Most likely I'm going to piece together information from a couple different government sources of business statistics. But another thing that would be helpful is if there are any trade associations for stage audio and lighting providers. So far I've looked at information from Infocomm International, and they seem to have at least some data representing the live sound industry but it seems to be more focused on audiovisual services for things like meetings and trade shows where I'm more interested in music and other large-scale live events. Another source I considered is NAMM but they seem to be more focused on the retail business rather than live sound (except for wholesale live sound and lighting products). So I'm a bit lost and I'm hoping anyone might have some suggestions for research sources.

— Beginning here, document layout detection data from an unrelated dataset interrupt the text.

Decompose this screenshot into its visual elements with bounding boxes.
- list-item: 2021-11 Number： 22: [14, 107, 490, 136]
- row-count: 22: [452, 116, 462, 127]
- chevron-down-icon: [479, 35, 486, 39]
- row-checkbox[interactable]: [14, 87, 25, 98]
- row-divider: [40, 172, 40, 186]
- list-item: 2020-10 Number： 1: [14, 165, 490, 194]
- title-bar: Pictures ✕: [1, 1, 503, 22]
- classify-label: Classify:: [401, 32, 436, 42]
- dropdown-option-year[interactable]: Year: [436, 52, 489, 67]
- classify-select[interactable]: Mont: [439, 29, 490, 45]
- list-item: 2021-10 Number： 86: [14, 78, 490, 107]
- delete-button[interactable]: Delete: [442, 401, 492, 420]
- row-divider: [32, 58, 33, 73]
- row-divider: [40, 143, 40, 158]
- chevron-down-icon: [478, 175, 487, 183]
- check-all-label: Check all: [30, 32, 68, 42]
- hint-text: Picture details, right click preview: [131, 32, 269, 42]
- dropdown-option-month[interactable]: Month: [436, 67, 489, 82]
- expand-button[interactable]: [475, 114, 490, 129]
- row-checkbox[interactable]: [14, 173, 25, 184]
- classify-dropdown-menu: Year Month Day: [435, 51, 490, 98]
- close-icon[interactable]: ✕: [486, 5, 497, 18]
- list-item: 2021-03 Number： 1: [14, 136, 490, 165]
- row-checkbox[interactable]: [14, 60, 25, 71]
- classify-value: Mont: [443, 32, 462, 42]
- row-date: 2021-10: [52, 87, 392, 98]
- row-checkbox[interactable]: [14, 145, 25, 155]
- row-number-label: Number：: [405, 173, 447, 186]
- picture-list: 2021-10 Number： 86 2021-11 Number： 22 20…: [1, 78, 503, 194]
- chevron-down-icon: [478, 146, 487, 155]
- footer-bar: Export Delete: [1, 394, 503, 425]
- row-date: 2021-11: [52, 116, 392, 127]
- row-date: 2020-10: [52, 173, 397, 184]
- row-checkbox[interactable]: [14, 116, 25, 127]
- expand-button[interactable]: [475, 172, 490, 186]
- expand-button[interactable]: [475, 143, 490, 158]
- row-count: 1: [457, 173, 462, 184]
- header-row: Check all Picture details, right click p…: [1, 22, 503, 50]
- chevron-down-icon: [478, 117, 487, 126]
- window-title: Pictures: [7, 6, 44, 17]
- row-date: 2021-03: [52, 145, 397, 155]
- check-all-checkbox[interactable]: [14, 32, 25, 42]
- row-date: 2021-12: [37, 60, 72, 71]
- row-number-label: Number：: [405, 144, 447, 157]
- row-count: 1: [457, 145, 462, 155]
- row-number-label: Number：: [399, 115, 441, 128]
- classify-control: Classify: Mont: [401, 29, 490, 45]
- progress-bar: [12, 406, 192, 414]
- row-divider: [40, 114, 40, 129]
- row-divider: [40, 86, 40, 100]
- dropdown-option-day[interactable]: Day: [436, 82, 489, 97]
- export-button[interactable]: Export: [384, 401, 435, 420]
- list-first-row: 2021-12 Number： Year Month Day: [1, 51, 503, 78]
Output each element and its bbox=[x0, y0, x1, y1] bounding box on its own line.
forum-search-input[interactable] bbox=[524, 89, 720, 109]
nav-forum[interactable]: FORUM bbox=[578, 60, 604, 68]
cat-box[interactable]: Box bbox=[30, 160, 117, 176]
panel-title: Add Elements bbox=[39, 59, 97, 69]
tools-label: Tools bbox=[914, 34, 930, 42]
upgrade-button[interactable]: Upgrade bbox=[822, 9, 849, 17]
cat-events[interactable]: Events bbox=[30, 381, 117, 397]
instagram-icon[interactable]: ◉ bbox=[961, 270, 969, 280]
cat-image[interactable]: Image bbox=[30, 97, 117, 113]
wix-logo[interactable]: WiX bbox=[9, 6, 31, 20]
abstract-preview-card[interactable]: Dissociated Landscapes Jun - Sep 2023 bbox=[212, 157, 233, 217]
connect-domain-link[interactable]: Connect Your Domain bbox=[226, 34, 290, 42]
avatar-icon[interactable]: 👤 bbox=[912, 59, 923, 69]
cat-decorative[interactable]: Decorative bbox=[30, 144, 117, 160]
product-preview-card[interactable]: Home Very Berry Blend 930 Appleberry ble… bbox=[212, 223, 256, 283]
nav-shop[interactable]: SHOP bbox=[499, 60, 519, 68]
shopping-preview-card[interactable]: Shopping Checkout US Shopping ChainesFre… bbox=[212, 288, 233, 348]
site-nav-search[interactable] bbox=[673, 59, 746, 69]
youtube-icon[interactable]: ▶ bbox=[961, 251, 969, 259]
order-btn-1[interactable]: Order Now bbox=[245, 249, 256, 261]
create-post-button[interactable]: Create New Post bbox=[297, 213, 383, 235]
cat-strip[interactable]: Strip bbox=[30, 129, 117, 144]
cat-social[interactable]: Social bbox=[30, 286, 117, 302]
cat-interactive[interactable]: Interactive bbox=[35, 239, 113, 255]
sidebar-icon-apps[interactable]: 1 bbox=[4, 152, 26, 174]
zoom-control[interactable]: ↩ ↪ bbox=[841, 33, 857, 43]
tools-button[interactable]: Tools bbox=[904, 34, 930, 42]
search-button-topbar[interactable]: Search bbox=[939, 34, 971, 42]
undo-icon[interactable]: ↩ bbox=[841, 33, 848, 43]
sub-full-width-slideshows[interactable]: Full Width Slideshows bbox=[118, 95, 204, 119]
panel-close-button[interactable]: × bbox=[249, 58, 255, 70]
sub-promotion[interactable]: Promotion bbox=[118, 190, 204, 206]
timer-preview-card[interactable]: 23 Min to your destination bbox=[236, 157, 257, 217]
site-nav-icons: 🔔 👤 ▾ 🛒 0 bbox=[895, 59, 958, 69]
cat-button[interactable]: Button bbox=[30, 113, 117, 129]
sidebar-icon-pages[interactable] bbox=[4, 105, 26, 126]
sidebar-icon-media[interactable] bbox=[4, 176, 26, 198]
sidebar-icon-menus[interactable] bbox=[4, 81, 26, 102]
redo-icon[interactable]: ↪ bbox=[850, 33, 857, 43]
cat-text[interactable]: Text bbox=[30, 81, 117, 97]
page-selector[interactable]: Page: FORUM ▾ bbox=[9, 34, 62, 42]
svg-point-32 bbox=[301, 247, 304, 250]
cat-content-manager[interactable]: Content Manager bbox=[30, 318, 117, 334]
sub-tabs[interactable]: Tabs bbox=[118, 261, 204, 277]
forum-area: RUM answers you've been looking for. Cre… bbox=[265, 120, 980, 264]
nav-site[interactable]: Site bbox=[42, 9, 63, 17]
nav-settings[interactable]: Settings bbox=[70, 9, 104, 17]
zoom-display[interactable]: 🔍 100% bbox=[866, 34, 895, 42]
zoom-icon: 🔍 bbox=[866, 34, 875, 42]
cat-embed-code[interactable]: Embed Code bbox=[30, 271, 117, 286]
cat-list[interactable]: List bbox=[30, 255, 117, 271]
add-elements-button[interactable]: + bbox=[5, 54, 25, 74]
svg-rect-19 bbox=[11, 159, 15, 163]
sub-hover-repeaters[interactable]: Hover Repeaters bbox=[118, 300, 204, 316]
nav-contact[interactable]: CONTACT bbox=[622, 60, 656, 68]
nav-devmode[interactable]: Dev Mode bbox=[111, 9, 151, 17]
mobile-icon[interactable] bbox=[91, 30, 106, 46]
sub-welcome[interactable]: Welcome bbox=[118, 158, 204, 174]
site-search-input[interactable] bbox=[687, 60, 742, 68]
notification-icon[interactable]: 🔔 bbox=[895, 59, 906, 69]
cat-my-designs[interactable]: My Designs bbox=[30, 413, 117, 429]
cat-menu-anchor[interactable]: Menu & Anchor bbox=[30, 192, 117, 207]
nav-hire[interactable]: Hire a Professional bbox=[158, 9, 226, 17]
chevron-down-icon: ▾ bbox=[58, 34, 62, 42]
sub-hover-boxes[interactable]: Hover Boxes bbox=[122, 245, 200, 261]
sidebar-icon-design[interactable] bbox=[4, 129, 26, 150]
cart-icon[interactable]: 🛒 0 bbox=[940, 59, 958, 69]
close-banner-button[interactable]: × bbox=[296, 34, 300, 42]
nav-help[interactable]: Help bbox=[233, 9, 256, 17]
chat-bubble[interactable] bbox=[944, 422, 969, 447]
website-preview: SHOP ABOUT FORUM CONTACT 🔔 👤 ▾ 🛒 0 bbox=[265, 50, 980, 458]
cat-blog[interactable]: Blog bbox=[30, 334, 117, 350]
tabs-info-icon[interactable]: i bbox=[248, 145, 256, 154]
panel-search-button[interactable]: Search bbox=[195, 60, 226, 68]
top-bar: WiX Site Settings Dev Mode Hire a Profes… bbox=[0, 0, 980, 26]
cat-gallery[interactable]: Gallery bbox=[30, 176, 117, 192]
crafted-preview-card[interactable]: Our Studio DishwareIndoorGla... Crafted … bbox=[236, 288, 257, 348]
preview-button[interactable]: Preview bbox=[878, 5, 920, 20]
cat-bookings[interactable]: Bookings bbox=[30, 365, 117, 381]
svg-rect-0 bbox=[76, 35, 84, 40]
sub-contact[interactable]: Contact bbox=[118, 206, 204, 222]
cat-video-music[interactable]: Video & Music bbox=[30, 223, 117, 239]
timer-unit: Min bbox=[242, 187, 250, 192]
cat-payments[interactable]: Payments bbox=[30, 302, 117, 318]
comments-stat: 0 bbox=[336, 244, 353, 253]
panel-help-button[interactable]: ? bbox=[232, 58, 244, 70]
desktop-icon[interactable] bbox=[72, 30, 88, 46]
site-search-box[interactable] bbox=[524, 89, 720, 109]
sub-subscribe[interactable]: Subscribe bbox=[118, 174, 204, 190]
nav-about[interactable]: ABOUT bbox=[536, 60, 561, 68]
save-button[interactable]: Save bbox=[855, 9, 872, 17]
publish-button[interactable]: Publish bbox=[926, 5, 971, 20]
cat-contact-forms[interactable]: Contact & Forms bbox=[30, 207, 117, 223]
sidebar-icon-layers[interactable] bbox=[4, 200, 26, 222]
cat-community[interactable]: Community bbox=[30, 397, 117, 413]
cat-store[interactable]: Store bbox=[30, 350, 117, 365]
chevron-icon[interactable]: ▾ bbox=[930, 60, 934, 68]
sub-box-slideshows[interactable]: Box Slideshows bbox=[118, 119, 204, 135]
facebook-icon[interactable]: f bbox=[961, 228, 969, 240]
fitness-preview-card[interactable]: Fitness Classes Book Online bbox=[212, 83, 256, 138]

Otherwise I guess I'll piece together what little data I have been able to find. It's very strange though if you look at the census and other national statistics sources it's almost as if there actually isn't a live sound industry...


----------



## derekleffew (Mar 13, 2013)

PLASA (formerly ESTA)
USITT
Others from Industry Periodicals - ControlBooth
.


----------



## Jwheelz (Mar 13, 2013)

thank you very much! Google was definitely not my friend on the search, mostly because I didn't have any idea what search terms to use


----------



## museav (Mar 15, 2013)

Jwheelz said:


> So far I've looked at information from Infocomm International, and they seem to have at least some data representing the live sound industry but it seems to be more focused on audiovisual services for things like meetings and trade shows where I'm more interested in music and other large-scale live events. Another source I considered is NAMM but they seem to be more focused on the retail business rather than live sound (except for wholesale live sound and lighting products).


You pretty much nailed the target markets of those associations, although they do also address many related areas. You do have Audio Engineering Society (AES) for audio in general, http://www.nsca.org/ for installed sound, Church Hub: Your Source for Resources, Knowledge and Support for the worship facilities and technology industry, IAVM for venue managers and so on.

The problem is that categories such as the "live sound industry" potentially cover such a wide range of applications, roles and markets. In some cases you may need to look at trade associations related to the intended markets or clients rather than to the services offered.


----------